Enquanto um comparsa agredia o pai das crianças, que ficou desacordado no banheiro, o garoto cometia a violência sexual. Conforme o processo, ele ameaçou abusar das crianças se a mulher dificultasse a relação e apenas por isso ela concordou. Quando um policial encontrou as vítimas, a mulher estava seminua com as crianças no colo escondidas em um matagal perto da casa.

No dia 5 de outubro do ano passado, uma quadrilha invadiu uma casa na Vila Morumbi e rendeu um homem de 35 anos e a mulher dele, de 32 anos. Rodrigo de Mendonça Rosa, que havia completado 18 anos, aproveitou o crime para estuprar a mulher em um matagal onde as vítimas foram deixadas.

Enquanto isso, seus comparsas levavam a F-250 pertencente ao casal. Reconhecido como estuprador, Rodrigo foi preso pelo Garras em cumprimento a um mandado de apreensão por outro crime, cometido quando era adolescente, e encaminhado a uma Unei.

Os crimes sexuais não se limitam aqueles cometidos contra a sociedade. Outro processo na promotoria da Infância e Juventude tem como autores cinco adolescentes, que estupraram outro dentro de uma Unei. Informações sobre o processo são sigilosas.

Dentro de casa, também há agressões sexuais cometidas por adolescentes. No dia 8 de maio de 2009, um garoto de 15 anos aproveitou que prima de dois anos estava na sua casa para abusar dela. Ele confessou que a menina foi até seu quarto e ele pediu que deitasse em sua cama. Sem que ninguém visse, ergueu o short da criança e esfregou o pênis em sua vagina.

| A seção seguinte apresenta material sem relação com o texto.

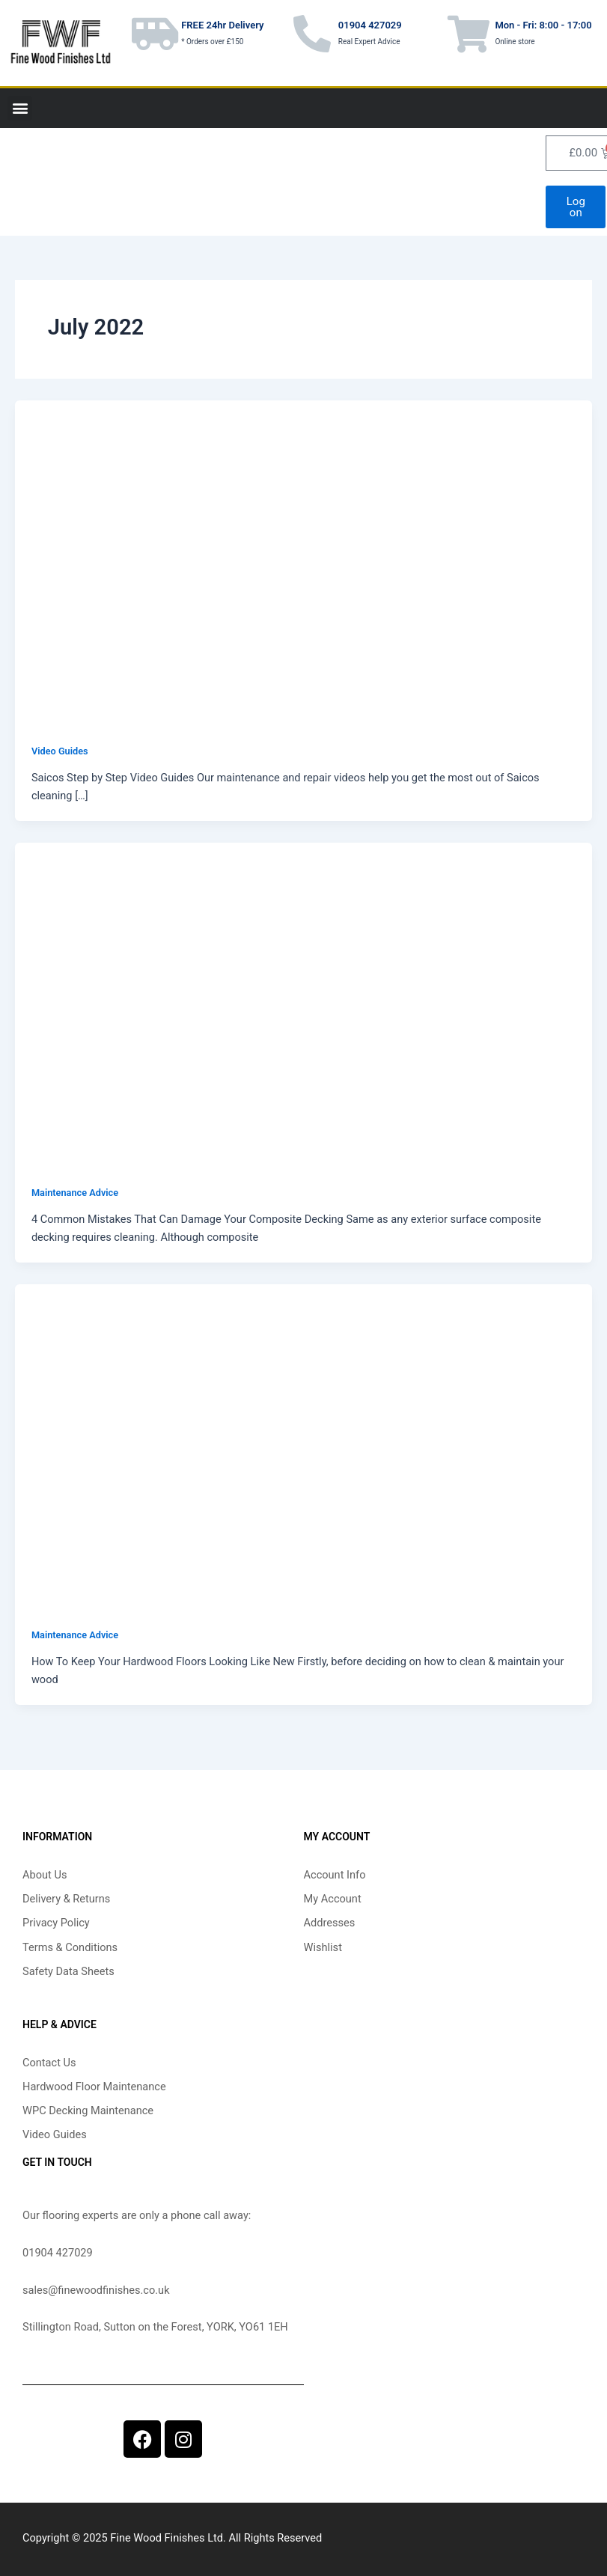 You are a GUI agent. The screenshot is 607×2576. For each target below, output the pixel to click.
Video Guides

Conforme o promotor, o número de ocorrências desse tipo é grande e ainda há que se considerar a quantidade de casos em que a família não denuncia.

Recorrente - Com passagens policiais por tráfico, furto, receptação, entre outras, o rapaz que há pouco completou 18 anos e já possui extensa ficha criminal cometeu os crimes com 40 comparsas diferentes. Uma semana depois de ser internado neste ano, foi solto “contra a opinião do Ministério Público Estadual”.

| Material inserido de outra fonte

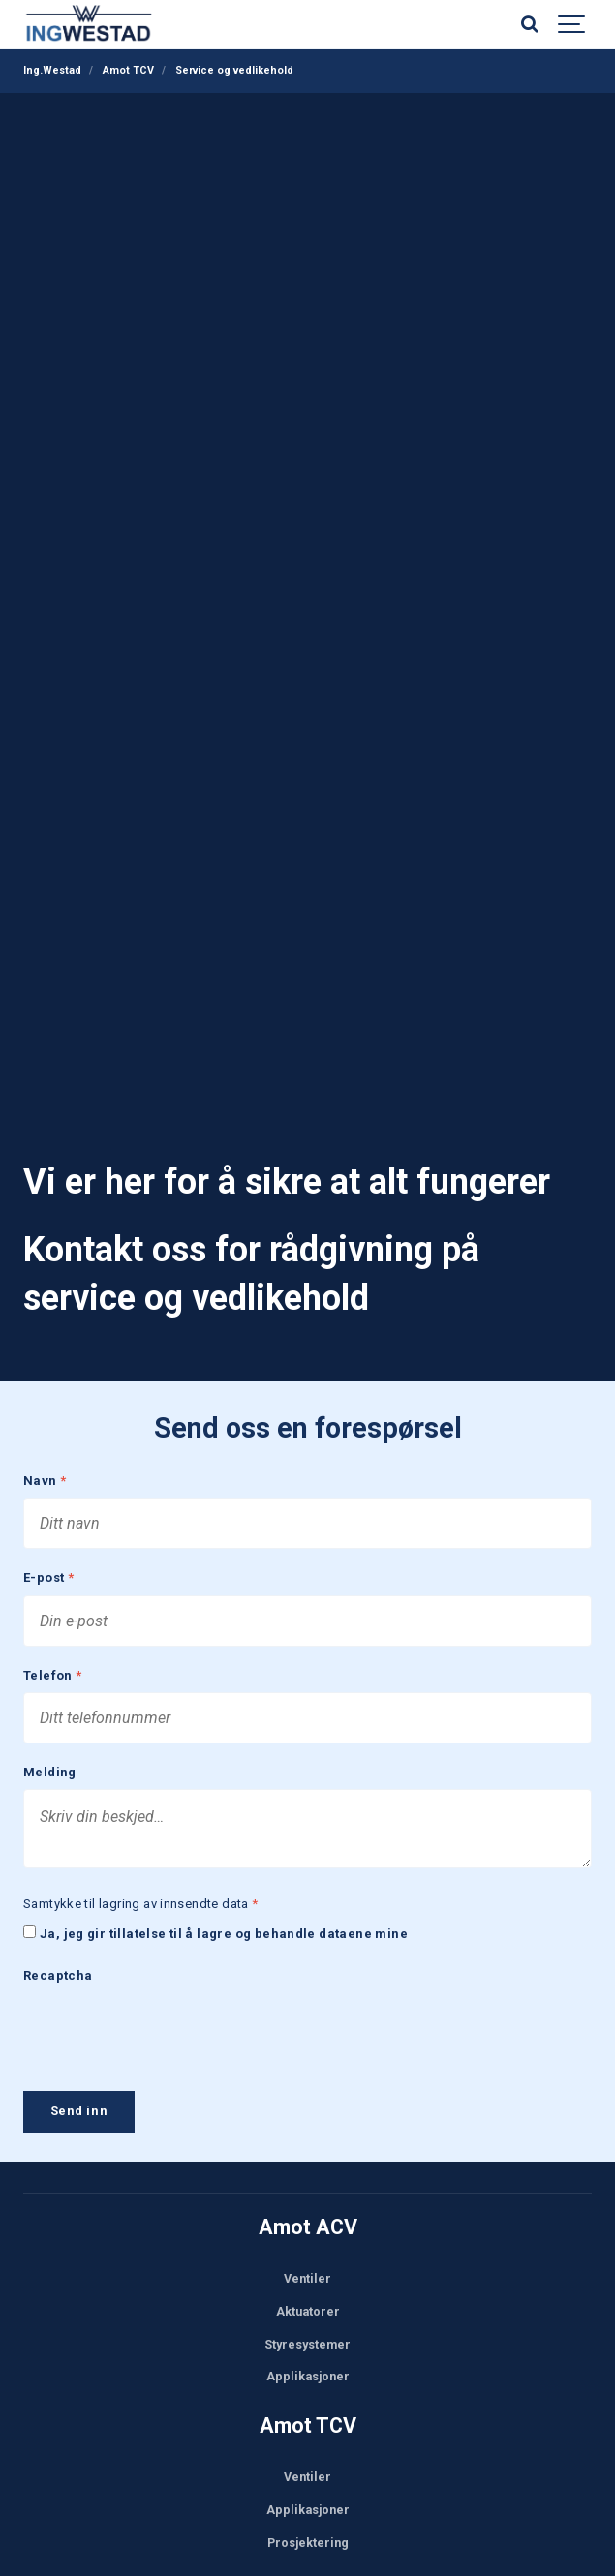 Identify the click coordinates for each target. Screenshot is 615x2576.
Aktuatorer (308, 2295)
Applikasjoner (308, 2360)
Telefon (52, 1660)
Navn (44, 1466)
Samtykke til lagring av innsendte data (141, 1889)
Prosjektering (308, 2527)
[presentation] (170, 2014)
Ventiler (307, 2263)
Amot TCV (308, 2410)
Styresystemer (307, 2327)
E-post (48, 1563)
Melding (50, 1757)
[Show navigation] (572, 24)
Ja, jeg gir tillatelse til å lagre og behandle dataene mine (224, 1919)
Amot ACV (308, 2211)
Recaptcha (58, 1961)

O motivo é ter completado a maioridade, que lhe dá o presente de uma ficha criminal sem os antecedentes de crimes cometidos quando ainda era adolescente. “Apesar do Estatuto da Criança e do Adolescente prever cumprimento de medida até os 21 anos, a maioria deles sai quando completa 18 anos. Os adolescentes já contam com a impunidade”, diz o promotor.

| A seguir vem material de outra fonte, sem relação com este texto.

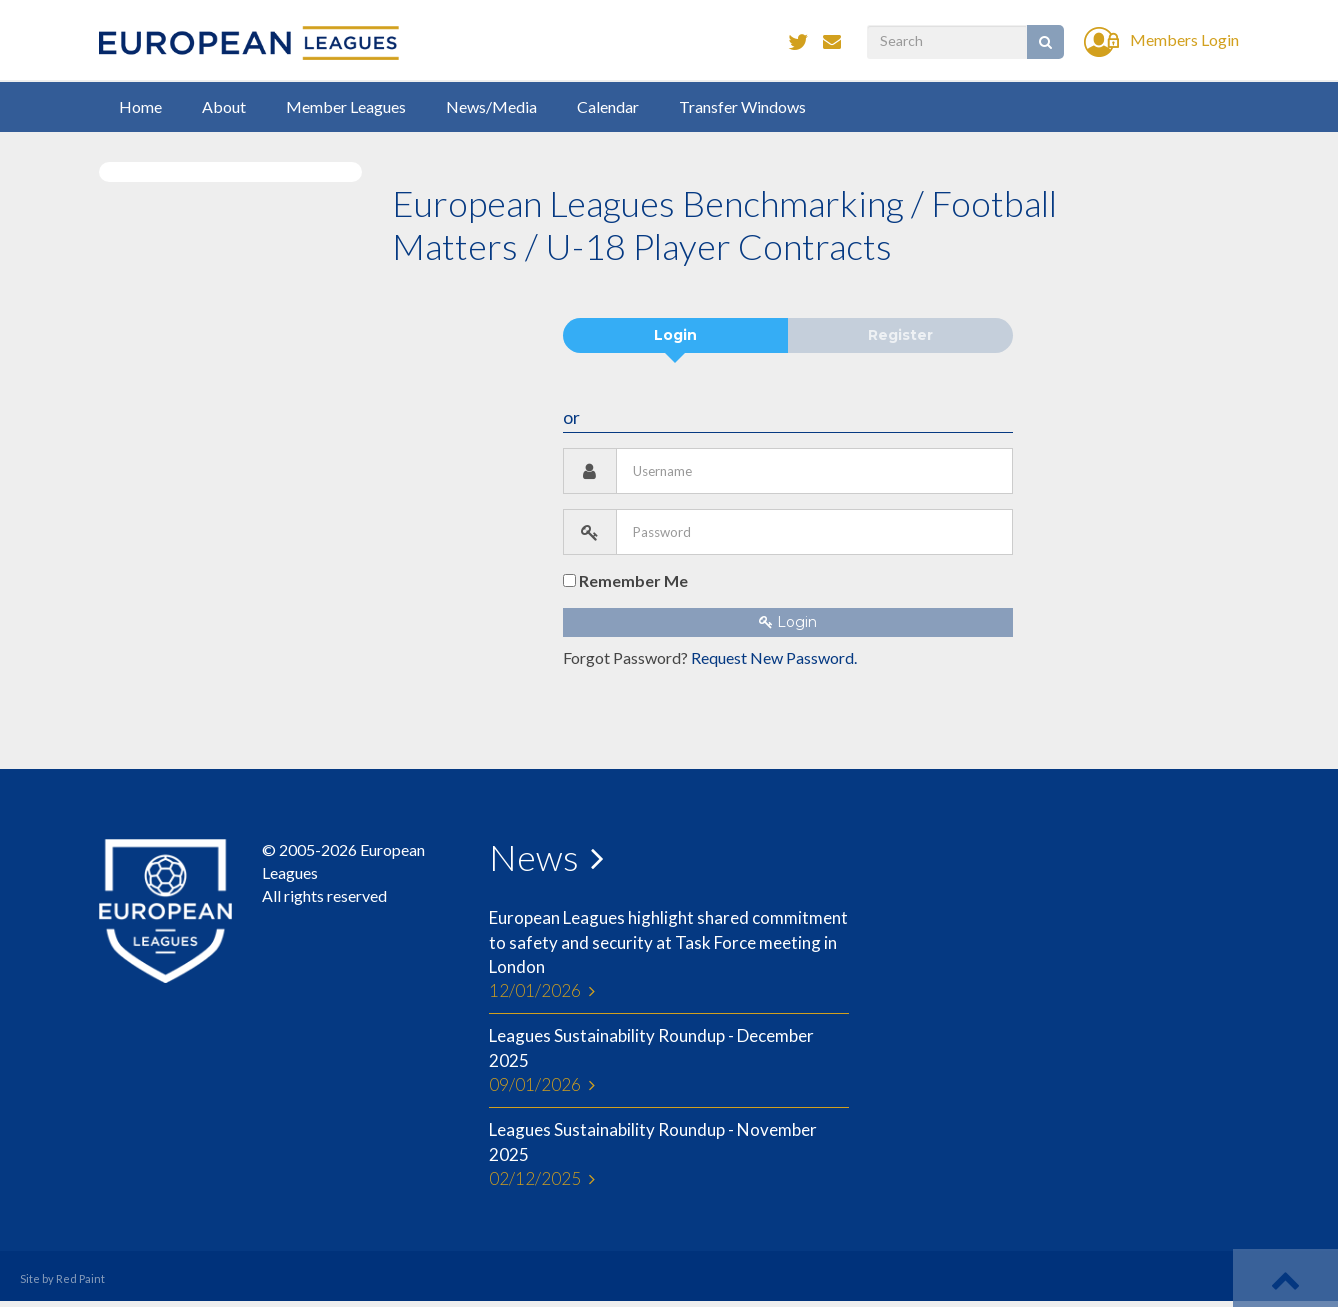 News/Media (491, 106)
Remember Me (625, 580)
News (534, 857)
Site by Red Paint (62, 1278)
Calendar (608, 106)
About (224, 106)
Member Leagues (346, 106)
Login (675, 335)
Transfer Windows (742, 106)
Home (140, 106)
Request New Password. (774, 657)
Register (900, 335) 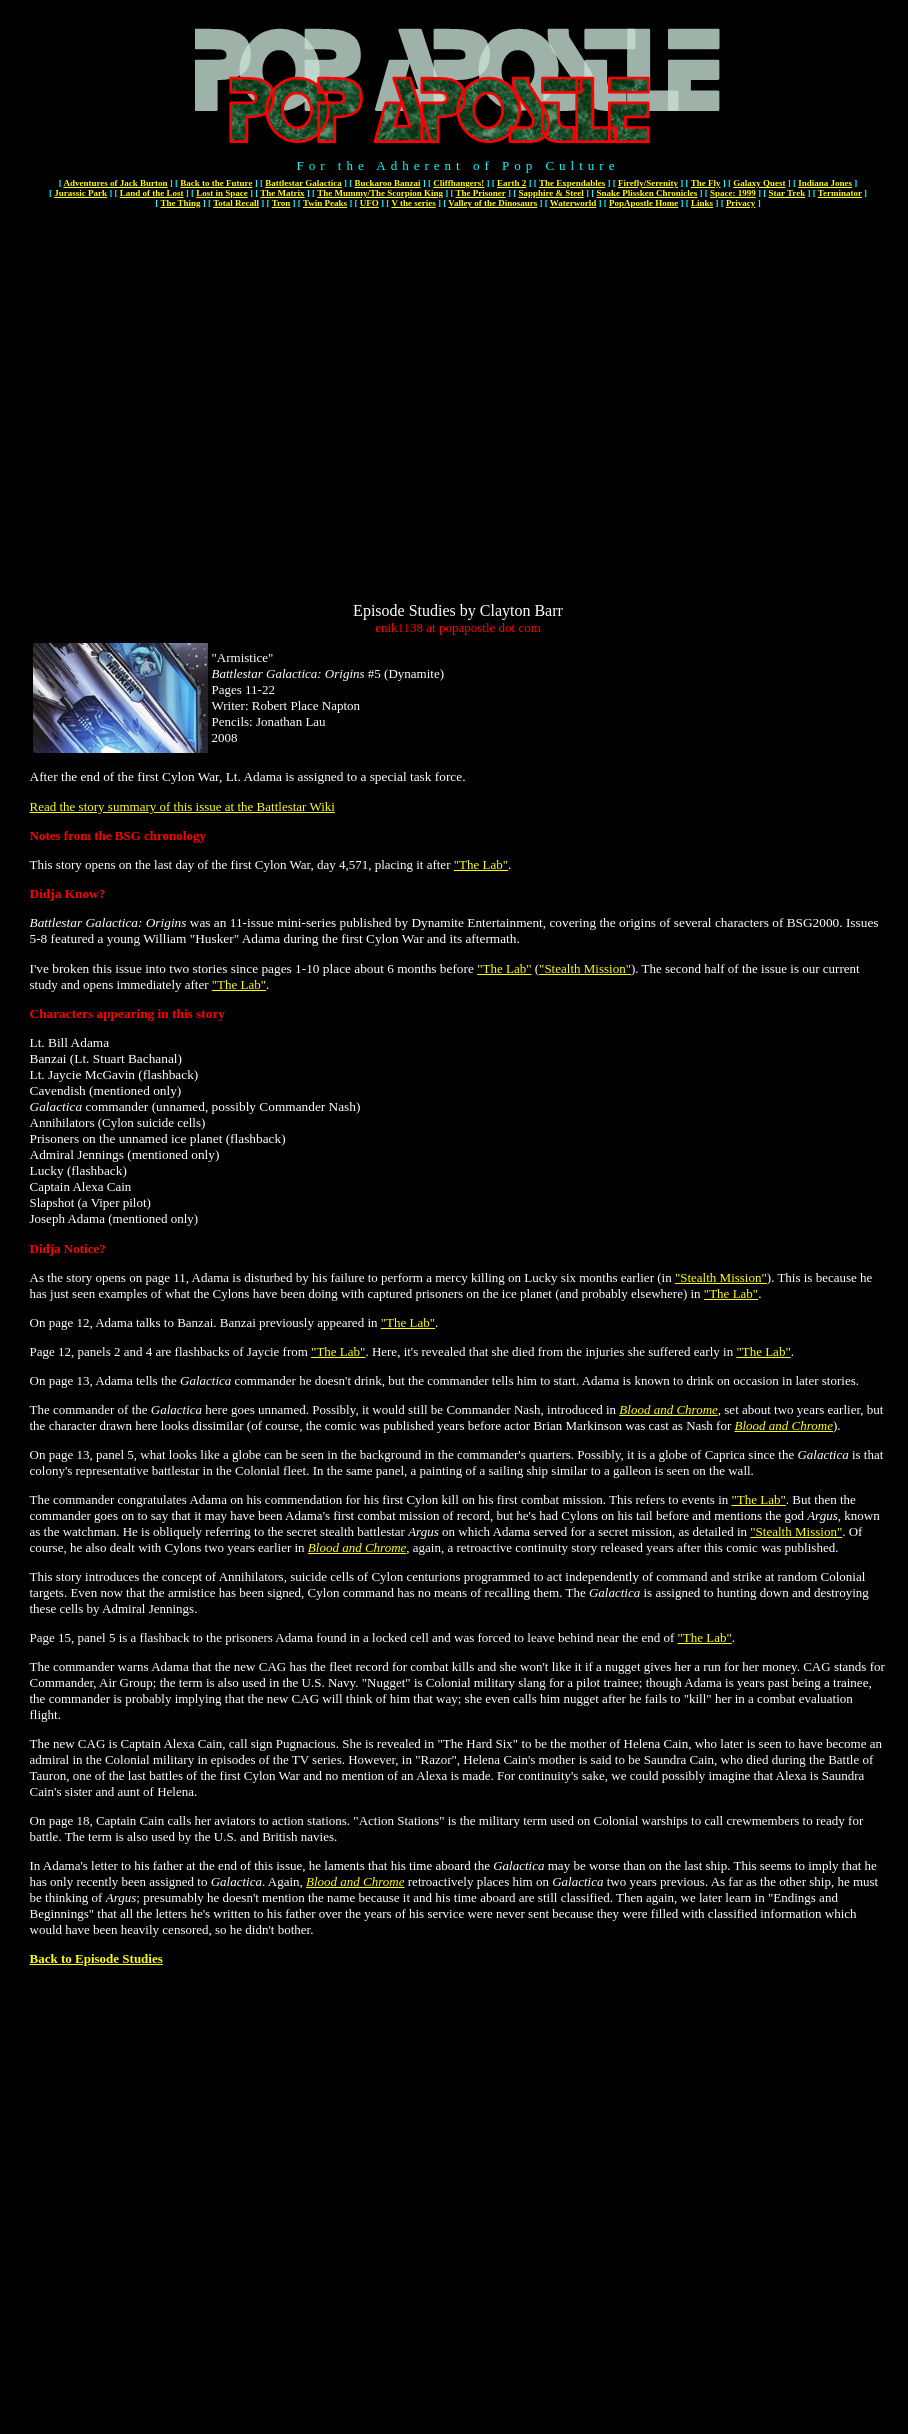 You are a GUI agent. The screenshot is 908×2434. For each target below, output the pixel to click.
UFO (369, 203)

Além da crueldade dos crimes, o que chama a atenção é o pouco tempo que permanecem presos. Dos internos da Unei Dom Bosco, por exemplo, a maioria foi internada no final do ano passado. Apenas três deram entrada em julho, agosto e setembro de 2010.

Permissividade – Para Harfouche, o comportamento demonstrado pelos adolescentes é em parte decorrente da permissividade da sociedade em relação a eles, para os quais “tudo é permitido”.

Além disso, observa, as crianças e jovens são constantemente bombardeadas por conteúdo erótico em propagandas e de maneira geral.

Harfouche afirma que os adolescentes se comportam de maneira semelhante às crianças ao testar os limites, contudo a sociedade não tem mostrado as regras a eles.

Para o promotor, o problema começa em casa quando pais pensam que não pode mais educar. Depois a escola é omissa por receio de se complicar. “Vivemos no meio de um marketing equivocado segundo o qual a família e a escola não têm direitos, mas isso não é verdade. Não é o que diz o Estatuto (da Criança e do Adolescente)”, defende.